Slow cookers are great in that once you place all the ingredients in them you can have an unattended meal. These are cooked for four hours and the final result is a tender, juicy piece of meat. Here is what you need for this:
4 –1 inch thick pork chops*
2 medium white onions – sliced
1 cup apple juice
½ cup dry white wine or chicken stock
1 TBS brown sugar
2 to 4 green apples – cored and sliced
1 small fennel bulb – chopped or Rosemary leaves
Salt, Pepper, Garlic Powder
Butter & Olive oil
Trim the pork chops of their excess fat. Season them with salt, pepper and a little garlic powder.
In a bowl, mix together the apple juice, white wine and brown sugar. Add salt and pepper to taste. If using chicken stock be careful with the salt.
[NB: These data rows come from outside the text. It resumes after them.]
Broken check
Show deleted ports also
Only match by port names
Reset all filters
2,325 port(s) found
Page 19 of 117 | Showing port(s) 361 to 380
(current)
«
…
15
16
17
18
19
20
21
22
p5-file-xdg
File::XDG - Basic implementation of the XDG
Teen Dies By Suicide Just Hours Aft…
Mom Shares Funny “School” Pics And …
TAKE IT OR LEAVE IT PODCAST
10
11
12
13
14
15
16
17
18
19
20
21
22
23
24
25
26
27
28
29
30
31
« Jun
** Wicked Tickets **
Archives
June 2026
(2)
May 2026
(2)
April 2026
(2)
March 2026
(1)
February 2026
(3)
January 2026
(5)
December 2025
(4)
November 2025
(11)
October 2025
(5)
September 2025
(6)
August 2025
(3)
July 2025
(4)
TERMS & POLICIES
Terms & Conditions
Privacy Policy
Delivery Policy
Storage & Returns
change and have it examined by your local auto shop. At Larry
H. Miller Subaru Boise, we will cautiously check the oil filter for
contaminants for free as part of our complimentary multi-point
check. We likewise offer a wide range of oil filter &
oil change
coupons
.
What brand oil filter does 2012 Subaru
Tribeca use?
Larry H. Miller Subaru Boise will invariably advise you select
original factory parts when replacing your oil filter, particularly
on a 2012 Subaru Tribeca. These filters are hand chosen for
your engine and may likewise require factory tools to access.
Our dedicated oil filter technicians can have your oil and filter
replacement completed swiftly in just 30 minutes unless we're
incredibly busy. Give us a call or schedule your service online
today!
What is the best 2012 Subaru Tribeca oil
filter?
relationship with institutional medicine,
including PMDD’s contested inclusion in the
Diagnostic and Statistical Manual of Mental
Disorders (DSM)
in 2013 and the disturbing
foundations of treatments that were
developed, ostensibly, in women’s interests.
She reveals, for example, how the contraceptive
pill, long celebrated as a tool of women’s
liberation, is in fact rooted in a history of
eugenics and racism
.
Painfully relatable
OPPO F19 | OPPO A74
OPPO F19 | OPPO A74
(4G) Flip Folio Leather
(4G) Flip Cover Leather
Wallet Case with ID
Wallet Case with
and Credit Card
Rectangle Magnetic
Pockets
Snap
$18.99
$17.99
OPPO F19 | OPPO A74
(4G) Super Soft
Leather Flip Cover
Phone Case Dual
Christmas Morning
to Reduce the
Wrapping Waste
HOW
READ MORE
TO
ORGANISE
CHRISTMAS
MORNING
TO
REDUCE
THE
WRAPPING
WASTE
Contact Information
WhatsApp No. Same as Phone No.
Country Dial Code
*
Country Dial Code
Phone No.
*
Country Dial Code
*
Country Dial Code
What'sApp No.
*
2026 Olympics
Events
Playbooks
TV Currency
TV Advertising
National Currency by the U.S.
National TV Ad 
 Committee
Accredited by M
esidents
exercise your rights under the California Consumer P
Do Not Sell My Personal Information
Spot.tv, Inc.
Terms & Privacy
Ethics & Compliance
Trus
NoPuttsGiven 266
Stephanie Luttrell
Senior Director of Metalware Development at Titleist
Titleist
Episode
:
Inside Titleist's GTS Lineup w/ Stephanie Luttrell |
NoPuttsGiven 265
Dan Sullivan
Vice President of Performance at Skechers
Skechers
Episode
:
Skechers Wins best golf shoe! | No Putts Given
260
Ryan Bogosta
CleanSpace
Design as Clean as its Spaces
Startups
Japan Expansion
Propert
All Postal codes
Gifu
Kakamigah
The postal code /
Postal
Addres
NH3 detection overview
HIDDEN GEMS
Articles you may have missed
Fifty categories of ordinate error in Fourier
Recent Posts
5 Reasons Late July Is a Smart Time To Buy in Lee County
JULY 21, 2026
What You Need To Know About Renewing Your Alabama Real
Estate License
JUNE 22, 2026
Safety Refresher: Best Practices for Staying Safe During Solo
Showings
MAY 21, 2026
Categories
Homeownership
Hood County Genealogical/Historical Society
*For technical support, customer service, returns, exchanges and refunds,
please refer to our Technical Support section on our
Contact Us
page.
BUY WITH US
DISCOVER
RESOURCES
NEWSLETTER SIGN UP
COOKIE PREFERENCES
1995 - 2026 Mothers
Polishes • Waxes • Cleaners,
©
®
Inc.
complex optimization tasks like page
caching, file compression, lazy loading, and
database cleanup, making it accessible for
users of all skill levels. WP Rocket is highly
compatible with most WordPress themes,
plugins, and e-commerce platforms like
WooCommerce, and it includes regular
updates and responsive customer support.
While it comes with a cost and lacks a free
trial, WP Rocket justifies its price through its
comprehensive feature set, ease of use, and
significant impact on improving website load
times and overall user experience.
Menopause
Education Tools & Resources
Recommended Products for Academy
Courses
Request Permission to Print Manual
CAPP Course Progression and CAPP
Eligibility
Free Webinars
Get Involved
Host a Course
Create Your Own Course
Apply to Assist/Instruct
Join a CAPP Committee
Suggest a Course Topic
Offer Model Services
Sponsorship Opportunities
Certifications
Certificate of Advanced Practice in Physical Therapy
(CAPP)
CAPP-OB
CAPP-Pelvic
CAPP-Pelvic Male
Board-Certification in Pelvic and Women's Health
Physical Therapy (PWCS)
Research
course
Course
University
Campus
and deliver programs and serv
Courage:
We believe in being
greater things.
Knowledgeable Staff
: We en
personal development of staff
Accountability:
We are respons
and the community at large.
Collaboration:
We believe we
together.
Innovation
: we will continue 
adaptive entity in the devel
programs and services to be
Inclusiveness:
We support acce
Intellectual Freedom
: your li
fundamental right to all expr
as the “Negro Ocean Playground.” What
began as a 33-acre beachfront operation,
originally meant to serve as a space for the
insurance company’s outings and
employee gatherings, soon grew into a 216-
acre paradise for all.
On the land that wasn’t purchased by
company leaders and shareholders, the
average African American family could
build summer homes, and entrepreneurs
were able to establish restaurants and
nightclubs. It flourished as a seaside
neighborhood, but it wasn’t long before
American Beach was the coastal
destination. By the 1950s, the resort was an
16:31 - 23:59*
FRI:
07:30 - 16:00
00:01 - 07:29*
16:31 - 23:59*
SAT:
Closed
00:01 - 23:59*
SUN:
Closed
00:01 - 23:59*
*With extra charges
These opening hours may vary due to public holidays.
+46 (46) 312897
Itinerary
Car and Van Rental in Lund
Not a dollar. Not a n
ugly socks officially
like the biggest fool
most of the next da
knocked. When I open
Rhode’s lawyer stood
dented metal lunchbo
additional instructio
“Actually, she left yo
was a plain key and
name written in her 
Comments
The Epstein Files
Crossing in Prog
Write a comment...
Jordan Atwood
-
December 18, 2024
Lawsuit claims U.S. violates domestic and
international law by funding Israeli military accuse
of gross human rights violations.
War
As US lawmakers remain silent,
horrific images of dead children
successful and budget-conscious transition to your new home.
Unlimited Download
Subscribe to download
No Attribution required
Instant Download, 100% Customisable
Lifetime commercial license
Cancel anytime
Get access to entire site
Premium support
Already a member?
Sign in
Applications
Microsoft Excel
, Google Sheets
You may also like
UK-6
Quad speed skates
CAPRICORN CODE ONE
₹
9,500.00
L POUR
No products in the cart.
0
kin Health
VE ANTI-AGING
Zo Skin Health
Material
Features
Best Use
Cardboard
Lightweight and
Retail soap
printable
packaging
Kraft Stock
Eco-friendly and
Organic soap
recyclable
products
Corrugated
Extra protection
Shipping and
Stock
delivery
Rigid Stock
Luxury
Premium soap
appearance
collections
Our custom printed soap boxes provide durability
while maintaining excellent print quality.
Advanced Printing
Melt 2 TBS butter in a skillet. Add some olive oil. Add the onions and cook them until lightly browned – about 6 minutes. Set them aside.
Add a little more oil to the skillet. Heat and brown the chops on both sides.
Place half of the sliced apples at the bottom of your pot. Add half of the onion and half of the fennel. Top with the browned pork. Layer the rest of the onions and fennel on the chops. Finish with the remaining apples.
Pour the cooking liquid into the pot. Cover and cook on high for 4 hours. Serve with mashed potatoes and enjoy!
*If you prefer to use thinner chops go ahead. Reduce the cooking time by 1 hour.